Understanding new requirements can be a daunting task, especially with the changes in PCI DSS v4.0. The PCI SSC Document Library is a great resource to start with, offering a concise overview of the changes between v3.2.1 and v4.0.

The "PCI DSS v3.2.1 to PCI DSS v4.0 Summary of Changes" provides a clear description of the disparities between the two versions. This summary includes a "Summary of New Requirements" table that catalogs the new requirements, their relevance, and effective dates.

To get started, you should take a deep dive into this resource and absorb the v4.0 requirements.

Choosing the right PCI DSS option can be overwhelming, especially with the various self-assessment questionnaires (SAQs) and levels to consider.

If you're a service provider, selecting the right SAQ is straightforward – you'll need to submit a SAQ D – Service Provider.

To become PCI DSS compliant, you'll need to determine which standards to meet first and assess your existing program to see if your data protection is enough.

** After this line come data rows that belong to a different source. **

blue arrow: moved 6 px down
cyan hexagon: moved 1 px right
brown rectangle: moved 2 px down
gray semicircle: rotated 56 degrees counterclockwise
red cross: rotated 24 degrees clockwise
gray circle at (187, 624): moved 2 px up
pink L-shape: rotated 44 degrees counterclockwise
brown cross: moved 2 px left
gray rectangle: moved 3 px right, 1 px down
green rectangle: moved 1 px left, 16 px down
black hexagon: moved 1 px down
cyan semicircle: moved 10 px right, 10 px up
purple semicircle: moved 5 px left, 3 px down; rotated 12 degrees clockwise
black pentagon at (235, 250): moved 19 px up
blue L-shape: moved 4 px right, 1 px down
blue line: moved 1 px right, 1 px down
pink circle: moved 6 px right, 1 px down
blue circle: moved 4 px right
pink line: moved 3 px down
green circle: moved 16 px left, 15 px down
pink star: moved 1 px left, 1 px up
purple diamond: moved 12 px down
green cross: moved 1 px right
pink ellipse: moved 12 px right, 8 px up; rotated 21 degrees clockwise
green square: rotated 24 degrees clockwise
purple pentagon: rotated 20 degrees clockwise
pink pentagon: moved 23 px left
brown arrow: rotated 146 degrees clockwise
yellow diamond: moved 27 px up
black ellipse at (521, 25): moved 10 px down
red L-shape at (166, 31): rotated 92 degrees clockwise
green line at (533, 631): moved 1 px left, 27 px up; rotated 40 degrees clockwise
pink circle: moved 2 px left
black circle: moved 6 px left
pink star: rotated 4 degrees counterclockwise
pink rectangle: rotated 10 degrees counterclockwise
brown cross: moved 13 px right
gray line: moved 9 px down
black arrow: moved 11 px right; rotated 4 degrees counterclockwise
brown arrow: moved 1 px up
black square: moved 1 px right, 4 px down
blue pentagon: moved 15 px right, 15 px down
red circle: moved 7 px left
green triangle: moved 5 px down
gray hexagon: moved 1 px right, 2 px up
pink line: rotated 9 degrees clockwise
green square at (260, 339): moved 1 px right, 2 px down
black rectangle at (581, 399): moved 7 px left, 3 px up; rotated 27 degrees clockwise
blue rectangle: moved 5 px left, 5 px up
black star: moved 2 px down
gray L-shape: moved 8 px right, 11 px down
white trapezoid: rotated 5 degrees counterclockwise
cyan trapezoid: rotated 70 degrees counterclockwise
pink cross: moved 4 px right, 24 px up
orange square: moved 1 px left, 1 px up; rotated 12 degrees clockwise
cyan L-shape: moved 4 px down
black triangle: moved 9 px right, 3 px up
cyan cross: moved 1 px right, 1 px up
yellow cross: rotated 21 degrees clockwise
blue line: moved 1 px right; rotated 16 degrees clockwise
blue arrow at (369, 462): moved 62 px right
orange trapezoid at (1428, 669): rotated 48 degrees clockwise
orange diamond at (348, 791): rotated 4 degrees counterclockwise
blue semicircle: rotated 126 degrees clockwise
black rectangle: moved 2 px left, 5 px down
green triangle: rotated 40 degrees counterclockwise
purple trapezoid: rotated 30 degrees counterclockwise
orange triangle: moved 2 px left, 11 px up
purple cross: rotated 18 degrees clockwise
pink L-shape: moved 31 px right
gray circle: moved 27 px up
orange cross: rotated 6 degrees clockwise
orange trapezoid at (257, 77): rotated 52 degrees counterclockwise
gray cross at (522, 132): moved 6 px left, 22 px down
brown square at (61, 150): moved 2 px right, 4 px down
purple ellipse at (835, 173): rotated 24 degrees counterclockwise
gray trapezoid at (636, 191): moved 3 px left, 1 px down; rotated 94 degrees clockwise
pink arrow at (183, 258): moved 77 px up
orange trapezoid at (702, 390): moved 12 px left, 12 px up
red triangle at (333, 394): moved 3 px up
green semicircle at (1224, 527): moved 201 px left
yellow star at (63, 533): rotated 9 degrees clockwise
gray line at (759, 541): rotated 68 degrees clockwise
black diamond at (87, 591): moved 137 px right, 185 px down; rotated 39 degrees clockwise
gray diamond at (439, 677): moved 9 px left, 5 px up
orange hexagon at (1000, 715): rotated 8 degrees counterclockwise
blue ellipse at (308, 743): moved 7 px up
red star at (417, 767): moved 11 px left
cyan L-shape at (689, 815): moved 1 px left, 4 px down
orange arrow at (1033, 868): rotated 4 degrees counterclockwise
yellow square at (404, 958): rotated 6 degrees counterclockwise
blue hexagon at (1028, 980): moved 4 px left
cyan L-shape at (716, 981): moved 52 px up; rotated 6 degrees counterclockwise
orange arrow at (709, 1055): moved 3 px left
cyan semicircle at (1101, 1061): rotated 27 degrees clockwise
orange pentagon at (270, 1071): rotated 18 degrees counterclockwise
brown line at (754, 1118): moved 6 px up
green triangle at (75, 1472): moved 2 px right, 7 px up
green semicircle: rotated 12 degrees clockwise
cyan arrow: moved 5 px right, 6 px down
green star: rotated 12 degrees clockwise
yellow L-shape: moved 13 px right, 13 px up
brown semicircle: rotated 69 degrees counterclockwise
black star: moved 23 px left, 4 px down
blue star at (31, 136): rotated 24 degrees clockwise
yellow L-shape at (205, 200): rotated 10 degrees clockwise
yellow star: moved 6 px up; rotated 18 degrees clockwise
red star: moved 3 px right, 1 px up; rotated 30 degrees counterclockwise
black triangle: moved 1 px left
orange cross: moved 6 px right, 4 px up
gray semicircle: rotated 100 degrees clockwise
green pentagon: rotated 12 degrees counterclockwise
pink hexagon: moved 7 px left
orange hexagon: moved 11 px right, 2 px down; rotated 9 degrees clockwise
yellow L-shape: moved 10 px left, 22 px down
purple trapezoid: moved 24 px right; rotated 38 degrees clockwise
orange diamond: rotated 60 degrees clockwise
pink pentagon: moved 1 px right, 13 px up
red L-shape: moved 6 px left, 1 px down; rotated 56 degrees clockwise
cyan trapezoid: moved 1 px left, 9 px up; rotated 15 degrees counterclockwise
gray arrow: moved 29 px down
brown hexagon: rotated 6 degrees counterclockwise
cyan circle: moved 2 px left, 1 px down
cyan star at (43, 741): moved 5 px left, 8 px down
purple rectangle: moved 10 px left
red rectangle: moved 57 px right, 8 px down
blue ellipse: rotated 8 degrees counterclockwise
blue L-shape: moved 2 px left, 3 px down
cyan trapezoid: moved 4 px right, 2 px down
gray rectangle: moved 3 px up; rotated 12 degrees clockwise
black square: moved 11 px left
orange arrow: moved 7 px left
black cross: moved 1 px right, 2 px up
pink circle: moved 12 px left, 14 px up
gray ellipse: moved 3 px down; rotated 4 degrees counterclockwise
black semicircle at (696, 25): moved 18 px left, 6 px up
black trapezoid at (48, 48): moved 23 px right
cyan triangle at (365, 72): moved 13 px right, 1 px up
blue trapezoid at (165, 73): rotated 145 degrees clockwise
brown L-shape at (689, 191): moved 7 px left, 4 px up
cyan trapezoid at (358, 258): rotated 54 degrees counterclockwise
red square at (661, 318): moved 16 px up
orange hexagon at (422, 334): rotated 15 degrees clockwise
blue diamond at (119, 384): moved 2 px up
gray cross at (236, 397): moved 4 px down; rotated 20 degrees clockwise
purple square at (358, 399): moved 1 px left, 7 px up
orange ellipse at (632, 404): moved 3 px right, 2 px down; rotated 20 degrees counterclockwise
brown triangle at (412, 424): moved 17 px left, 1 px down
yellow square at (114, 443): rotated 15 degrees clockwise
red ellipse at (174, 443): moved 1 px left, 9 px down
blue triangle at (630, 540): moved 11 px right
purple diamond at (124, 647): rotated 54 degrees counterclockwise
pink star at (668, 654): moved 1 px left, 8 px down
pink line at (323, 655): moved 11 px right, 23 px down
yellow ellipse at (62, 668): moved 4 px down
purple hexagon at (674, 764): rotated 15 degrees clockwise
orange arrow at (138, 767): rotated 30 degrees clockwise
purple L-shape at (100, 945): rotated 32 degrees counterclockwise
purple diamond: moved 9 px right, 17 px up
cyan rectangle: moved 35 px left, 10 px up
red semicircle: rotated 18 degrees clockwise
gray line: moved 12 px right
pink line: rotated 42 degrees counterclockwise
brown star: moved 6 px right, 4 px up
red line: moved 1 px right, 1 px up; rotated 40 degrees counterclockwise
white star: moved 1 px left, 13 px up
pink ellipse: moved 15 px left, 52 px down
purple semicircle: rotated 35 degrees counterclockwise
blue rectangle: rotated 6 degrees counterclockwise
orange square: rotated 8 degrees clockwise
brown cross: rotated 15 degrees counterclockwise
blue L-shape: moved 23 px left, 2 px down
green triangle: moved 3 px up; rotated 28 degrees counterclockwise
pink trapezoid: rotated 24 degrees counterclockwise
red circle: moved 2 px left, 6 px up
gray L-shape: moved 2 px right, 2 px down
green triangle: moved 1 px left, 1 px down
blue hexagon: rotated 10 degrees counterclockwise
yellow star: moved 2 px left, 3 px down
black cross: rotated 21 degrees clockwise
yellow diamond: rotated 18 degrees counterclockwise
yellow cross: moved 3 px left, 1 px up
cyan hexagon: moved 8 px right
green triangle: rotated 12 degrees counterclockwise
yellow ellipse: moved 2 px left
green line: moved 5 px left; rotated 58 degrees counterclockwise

You'll need to choose a SAQ type based on how you process payments and manage cardholder data, as well as whether you're a merchant or service provider.

If you're a merchant, you'll need to consider how you handle cardholder data – if you accept account data on your website, by phone, or electronically store cardholder account data, you'll need to submit a SAQ D – Merchant.

Here's a quick reference guide to help you choose the right SAQ type:

Once you've chosen the right SAQ type, you'll need to understand the new requirements for PCI DSS v4.0 – you can find a summary of the changes in the PCI SSC Document Library, which includes a "Summary of New Requirements" table.

Understanding the nuances of PCI DSS v4.0 requires a deep dive into the "PCI DSS v3.2.1 to PCI DSS v4.0 Summary of Changes" resource.